>>>>

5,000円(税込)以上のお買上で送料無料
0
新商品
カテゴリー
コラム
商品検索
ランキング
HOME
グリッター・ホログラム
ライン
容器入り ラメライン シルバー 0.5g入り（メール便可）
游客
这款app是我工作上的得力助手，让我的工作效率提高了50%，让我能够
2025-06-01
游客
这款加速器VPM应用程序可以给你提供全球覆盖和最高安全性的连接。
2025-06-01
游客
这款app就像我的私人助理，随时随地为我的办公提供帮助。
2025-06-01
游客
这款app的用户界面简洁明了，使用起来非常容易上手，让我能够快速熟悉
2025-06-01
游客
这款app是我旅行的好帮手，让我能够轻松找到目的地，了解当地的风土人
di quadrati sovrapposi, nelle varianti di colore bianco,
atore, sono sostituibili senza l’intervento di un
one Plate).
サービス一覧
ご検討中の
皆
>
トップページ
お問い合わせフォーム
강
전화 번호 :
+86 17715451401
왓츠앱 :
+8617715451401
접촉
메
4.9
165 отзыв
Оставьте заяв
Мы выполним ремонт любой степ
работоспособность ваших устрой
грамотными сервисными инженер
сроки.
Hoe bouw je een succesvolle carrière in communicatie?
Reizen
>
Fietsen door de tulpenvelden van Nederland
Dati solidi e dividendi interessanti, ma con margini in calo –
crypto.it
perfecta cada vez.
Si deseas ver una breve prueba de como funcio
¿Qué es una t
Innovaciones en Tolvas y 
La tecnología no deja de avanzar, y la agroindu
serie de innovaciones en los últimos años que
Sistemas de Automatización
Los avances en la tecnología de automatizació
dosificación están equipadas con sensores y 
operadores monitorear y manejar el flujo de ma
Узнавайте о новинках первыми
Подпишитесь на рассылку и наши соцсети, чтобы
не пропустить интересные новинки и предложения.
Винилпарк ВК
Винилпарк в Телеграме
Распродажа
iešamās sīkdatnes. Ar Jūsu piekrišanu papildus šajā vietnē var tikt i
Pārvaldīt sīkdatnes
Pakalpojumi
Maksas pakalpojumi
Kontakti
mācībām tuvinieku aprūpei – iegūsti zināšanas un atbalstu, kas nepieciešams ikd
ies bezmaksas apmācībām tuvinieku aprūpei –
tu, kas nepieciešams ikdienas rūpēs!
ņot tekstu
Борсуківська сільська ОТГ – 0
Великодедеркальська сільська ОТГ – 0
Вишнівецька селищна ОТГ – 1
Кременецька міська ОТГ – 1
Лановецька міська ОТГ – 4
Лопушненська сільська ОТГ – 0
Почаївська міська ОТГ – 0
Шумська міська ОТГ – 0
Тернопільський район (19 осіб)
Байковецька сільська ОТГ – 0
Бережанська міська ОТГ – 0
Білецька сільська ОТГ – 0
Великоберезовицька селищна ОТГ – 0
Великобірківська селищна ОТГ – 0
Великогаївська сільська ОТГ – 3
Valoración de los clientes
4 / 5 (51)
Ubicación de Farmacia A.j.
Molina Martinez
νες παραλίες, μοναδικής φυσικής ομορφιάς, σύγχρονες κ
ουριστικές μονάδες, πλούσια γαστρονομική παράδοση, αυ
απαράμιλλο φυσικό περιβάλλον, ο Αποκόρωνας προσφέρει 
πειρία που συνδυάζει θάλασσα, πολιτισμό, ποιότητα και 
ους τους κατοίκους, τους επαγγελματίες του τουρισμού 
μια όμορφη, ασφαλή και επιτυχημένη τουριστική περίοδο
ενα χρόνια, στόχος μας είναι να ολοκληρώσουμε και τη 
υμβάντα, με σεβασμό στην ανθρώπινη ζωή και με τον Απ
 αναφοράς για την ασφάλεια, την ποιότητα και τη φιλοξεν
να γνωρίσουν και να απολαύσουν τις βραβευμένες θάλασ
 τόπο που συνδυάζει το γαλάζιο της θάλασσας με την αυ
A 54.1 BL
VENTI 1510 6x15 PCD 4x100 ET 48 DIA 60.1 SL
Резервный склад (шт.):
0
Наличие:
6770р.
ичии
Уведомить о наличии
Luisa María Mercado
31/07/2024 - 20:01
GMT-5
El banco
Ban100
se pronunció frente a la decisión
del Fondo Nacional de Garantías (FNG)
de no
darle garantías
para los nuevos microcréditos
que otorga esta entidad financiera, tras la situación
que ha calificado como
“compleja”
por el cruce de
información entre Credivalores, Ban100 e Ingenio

<<<<

Your answer should be one number: how many lines in the material hold the string "tecnología".

Output for this task -> 2